So I am taking a mandatory Twi class through my program, and our professor is a linguistics teacher here at the University, and he really seems to know a lot, which is good and makes the class really interesting. There have been a few different things that have happened throughout the class and I have been trying to keep track of some of them and thought I would share them with you all.
Today we were discussing food and the names they have and why. And our professor explained to us that food is meant to be eaten in a certain order, and when two people share a plate, there can be a crash between them because they might want to eat the same thing at the same time. Apɜsie means yam, and if you break the word down, pɜ means to like, and sie means to save, so the word literally means, you save the pieces of yam that you like. But, when two people are sharing the same dish, they might both want to save the same piece they like, so when this happens, there is a CRASH and then you have problems. The best part to this is when we just stared at the professor, and he took our stares of shock and stares of not understanding, so he went to the board and drew different pieces of yam and numbered us, and then showed how if two people both wanted the number five piece of yam, that then there would be a crash. It was really entertaining.
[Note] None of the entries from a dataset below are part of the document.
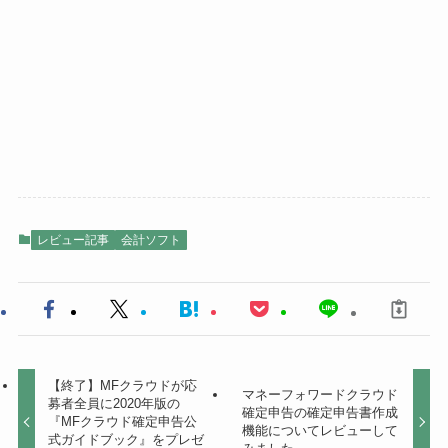
レビュー記事
会計ソフト
【終了】MFクラウドが応
マネーフォワードクラウド
募者全員に2020年版の
確定申告の確定申告書作成
『MFクラウド確定申告公
機能についてレビューして
式ガイドブック』をプレゼ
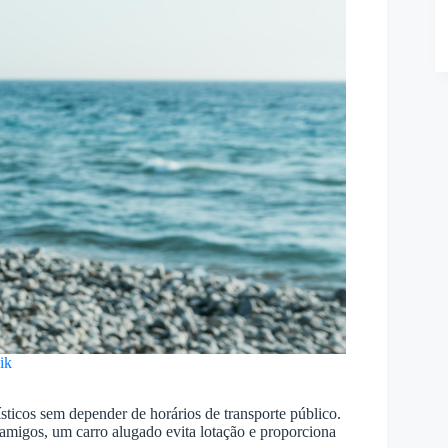
ik
rísticos sem depender de horários de transporte público.
 amigos, um carro alugado evita lotação e proporciona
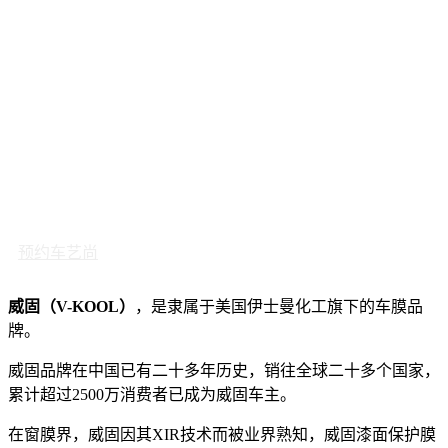
预约车艺尚
威固（V-KOOL）
，是隶属于美国伊士曼化工旗下的车膜品
牌。
威固品牌在中国已有二十多年历史，销往全球二十多个国家，
累计超过2500万消费者已成为威固车主。
在窗膜界，威固因其XIR技术而被业界熟知，威固漆面保护膜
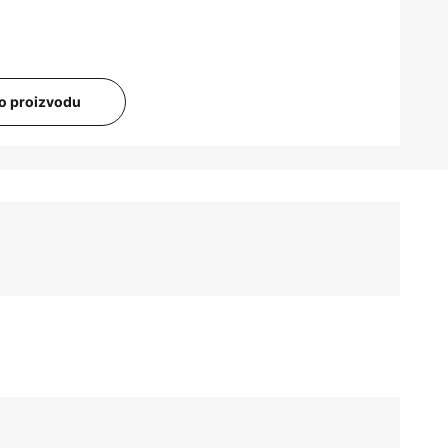
i o proizvodu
Also, fish in Twi is nsuowunam. Nsuo means water, and nam means meat, so fish translated to: meat in the water. Which is genius! I feel like Twi is giving me a greater realization of how crazy the English language can be.
Kyebom means egg in bread, so it's what they call an egg sandwich, something which I have become addicted to here. It's an egg, cooked up with random vegetables, and put on this delicious sweet bread It's kind of like an omlet, but no cheese. Another common food here is fufuo, which is a combination of casava, yam, and plantain that is all pounded together and generally served with soup. There are three key things to know about eating fufuo: 1) Eat it with your fingers. 2) Dip your fingers in the soup first so that the fufuo doesn't stick to your fingers. 3) Don't chew fufuo, simply swallow it after dipping it in your soup. All these are things that have taken me awhile to learn, but now that I know them, I am apparently a pro fufuo eater. This is according to my Twi professor who says that by the time we leave here, we should all be veteran fufuo eaters, and I apparently am one. Go me.
With some frequency, there are rules or ways of speaking Twi that don't really make sense. When this happens, my professor generally says “who knows, only God can know.” So when I asked where the verb went in a sentence we were saying he says “who knows what happens to the verb, only god can know!” And this was a perfectly acceptable answer. It was great. So next time your trying to learn a language and your confused about it, don't worry, only God can know why it's working that way.
Meka Twi kakra, means, I speak a little Twi. While this sentence is extremely helpful, this always makes people laugh because I probably sound ridiculous when I say it and I'm usually saying it in response to them talking to me in Twi and me having no idea what-so-ever about what they have said to me. So I tell them my one sentence in Twi and they giggle and then try to talk to me again in Twi, but slower. I generally still have no idea what they're saying.
Another fun fact to Twi, many words are spelled the same, but mean different things and are very different words. The only way to know what word the person is talking about is by knowing the context it is being used in. This provides to be a challenge though when you can't understand what they're saying.
And that is more or less my class in a nutshell. This is the last week of it, so only three classes are left, we'll see how many more new things they can cram into our brains.